Ligués contre le cancer

Couple

En couple, le cancer se vit à deux

Vincent Guerrier avait 23 ans quand il a été traité pour un lymphome. Lui et sa compagne, Léa Dall’Aglio, ont affronté la maladie ensemble. Une expérience forte qui a tissé un lien particulier entre eux… et a fait naître de beaux projets.
Article paru dans Vivre N°390 de juin 2021.

Accompagnement
Aidant
Couple

10/06/2021

Photographie par Émeric Gouëbault

Le couple que forment Léa et Vincent force l’admiration. Sans avoir encore franchi le cap des 30 ans, ils ont affronté ensemble le lymphome de Vincent diagnostiqué en août 2016, puis sa rechute deux ans plus tard. Dans le même temps, ils ont également créé l’association Malades de sport et son site Internet, réalisé un documentaire et écrit un livre. Le tout, dans leur appartement de 22 m2 dans lequel ils se retrouvent aujourd’hui uniquement le week-end, car ils travaillent comme journalistes localiers dans l’Orne à une heure de route l’un de l’autre. Des événements qui rapprochent, une vie professionnelle qui éloigne et des projets qui leur donnent envie d’aller plus loin ensemble ; telles sont les fondations de ce couple.

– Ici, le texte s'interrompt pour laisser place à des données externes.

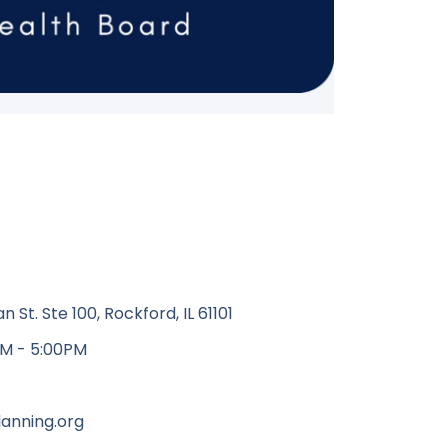
St. Ste 100, Rockford, IL 61101
M - 5:00PM
anning.org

C’est à l’âge de 23 ans que Vincent apprend qu’il est atteint d’un lymphome. Il est alors en couple avec Léa, rencontrée deux ans plus tôt en école de journalisme, à Montpellier. Il travaille dans la Drôme, elle en Bretagne. Ils ne vivent pas encore ensemble mais l’annonce de la maladie accélère le cours des choses. Ils emménagent ensemble en Normandie, la région d’origine de Vincent, pour qu’il suive son traitement au CHU de Caen. La chimiothérapie commence et Léa, qui a trouvé un emploi en horaires décalés, accompagne Vincent chaque fois qu’elle le peut. Elle se souvient : « Au début, je pleurais tout le temps en me cachant de Vincent car tout le monde me disait qu’il fallait que je sois solide, que je ne devais pas lui montrer mes émotions. Mais un jour, une infirmière m’a dit que j’avais le droit de pleurer. Ça a été le déclic. Vincent aussi m’a dit qu’il préférait que je pleure avec lui ». « J’ai voulu lui montrer que j’étais aussi là pour elle, confirme-t-il. Par chance, j’ai bien supporté les traitements et, quand je n’étais pas trop fatigué, je tenais à être actif, à faire les courses, à préparer à manger… » Au fil des semaines, le couple prend ses marques et accorde beaucoup d’importance à la communication. Grâce au dialogue, ces deux amoureux au tempérament conciliant surmontent tout, y compris l’annonce d’une rechute en 2018 et la greffe de cellules souches qui suit. Vincent, jeune sportif à la vie saine, est contraint d’arrêter l’activité physique. Il maigrit, perd ses sourcils et ses cheveux, et ce nouveau corps qui semble le trahir n’encourage pas le désir. « Mais la tendresse a toujours été là », précise-t-il. Léa, que le jeune homme décrit comme son « moteur » et son « soutien sans faille », comprend que Vincent a besoin de reprendre le sport et accompagne, dès les premières chimiothérapies, sa reprise du footing.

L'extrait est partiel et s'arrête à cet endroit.